<<<<
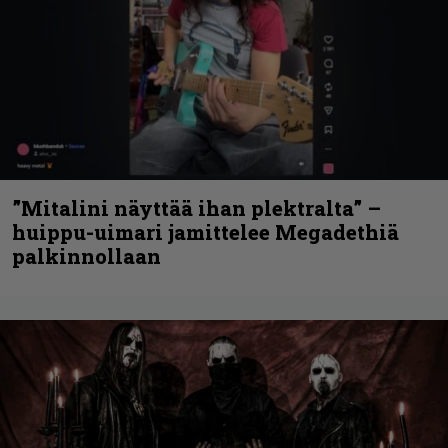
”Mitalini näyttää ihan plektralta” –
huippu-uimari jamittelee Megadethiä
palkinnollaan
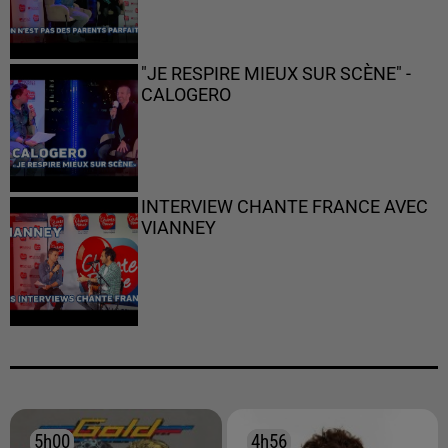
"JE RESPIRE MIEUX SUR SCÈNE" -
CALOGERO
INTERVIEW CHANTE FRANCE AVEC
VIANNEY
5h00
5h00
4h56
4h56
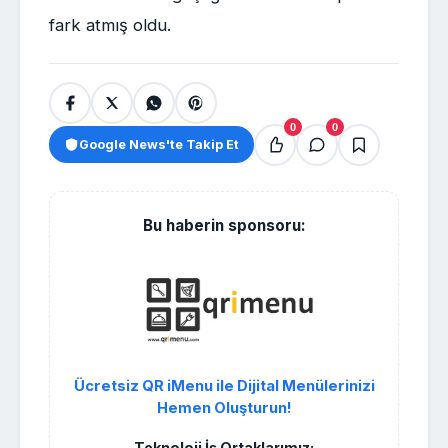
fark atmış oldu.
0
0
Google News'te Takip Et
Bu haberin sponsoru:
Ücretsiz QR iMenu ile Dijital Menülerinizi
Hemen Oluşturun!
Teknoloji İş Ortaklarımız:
>>>>
<<<<
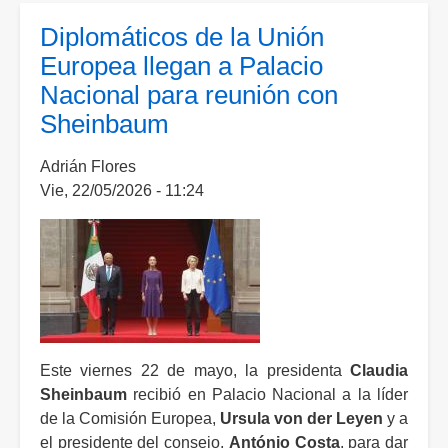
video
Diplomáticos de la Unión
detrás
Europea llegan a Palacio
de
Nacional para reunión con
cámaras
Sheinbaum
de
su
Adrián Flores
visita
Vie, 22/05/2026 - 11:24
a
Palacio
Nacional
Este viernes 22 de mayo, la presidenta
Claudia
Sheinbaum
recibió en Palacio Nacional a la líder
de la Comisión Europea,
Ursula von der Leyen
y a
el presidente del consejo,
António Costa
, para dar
>>>>
Whenever the word "Europea" shows up in a line of the entries, list that line.

**Response to this exercise:**
Europea llegan a Palacio
de la Comisión Europea,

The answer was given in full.